Luego se dejó reposar dicho gel durante 10 minutos con el colorante.
Tras finalizar dicho tiempo, lo sacamos de ahí con cuidado y con ayuda de una cubeta lo enjuagamos debajo del grifo hasta que el agua dejase de salir azul.
Luego lo dejemos en remojo unos 20 minutos aproximadamente.
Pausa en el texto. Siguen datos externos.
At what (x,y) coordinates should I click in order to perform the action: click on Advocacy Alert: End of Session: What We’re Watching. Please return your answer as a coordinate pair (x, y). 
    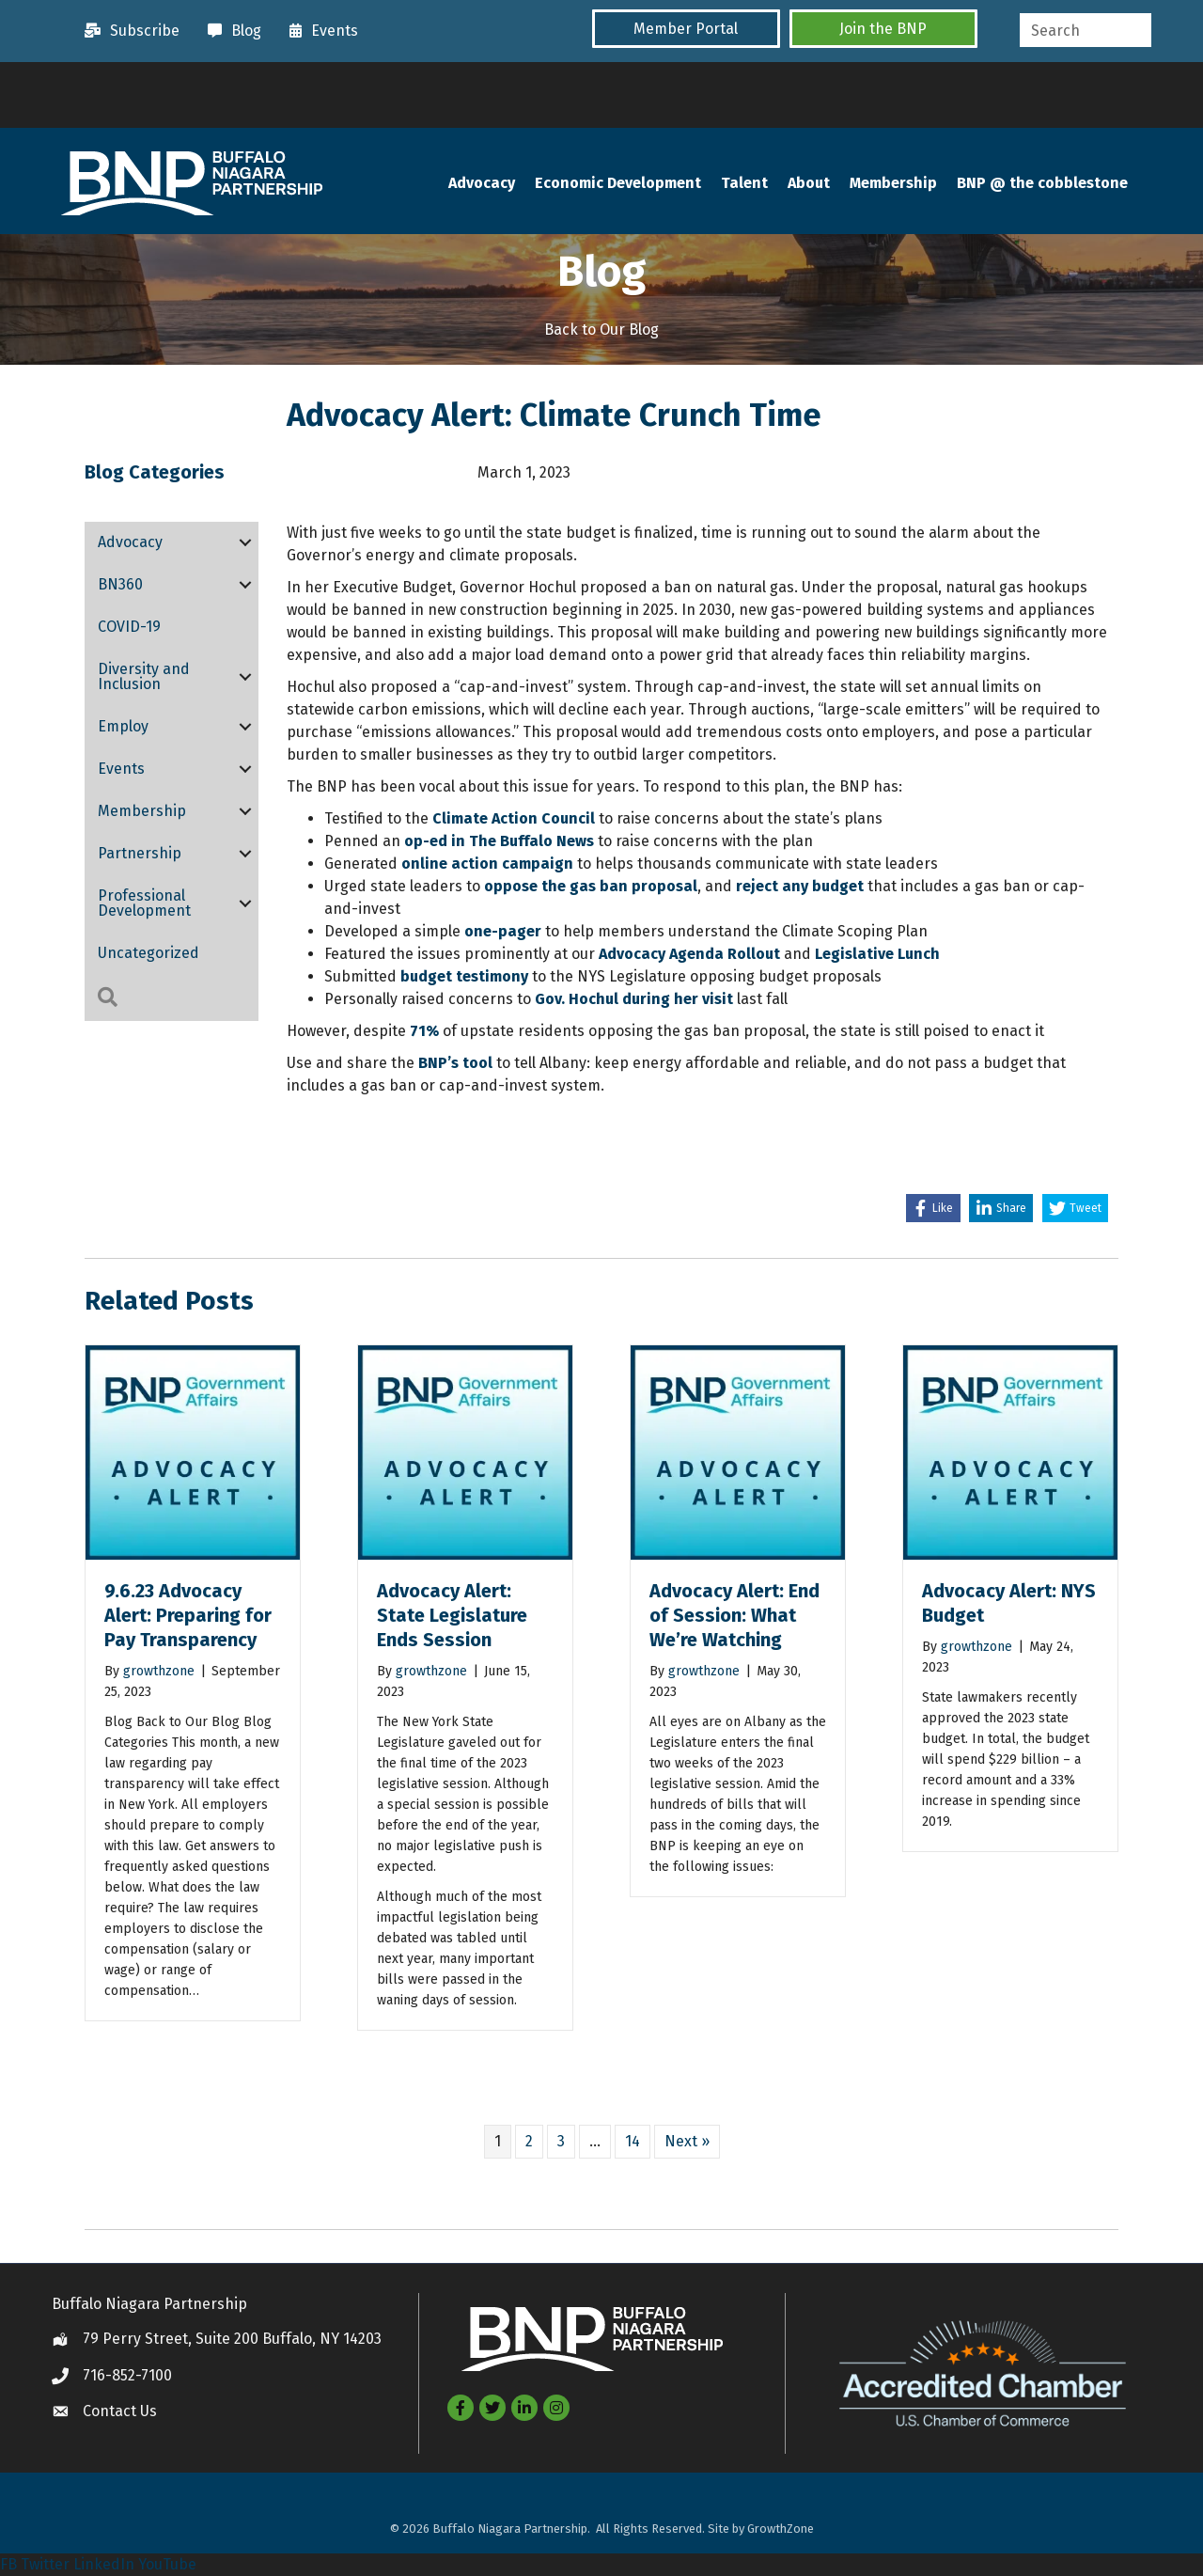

Tras ello, lo colocamos en el transiluminador, se tapa con el cono del sistema de captación  se encienden los aparatos.
Se enfocó hasta que se obtuvo la mejor resolución posible, pero no se observaban buenos resultados.

En cambio luego fijándonos en el gel y verlo al trasluz se podía ver bandas de ADN.

Podemos deducir que posiblemente se produjese algún tipo de error, bien problema del transiluminador, o bien por el colorante.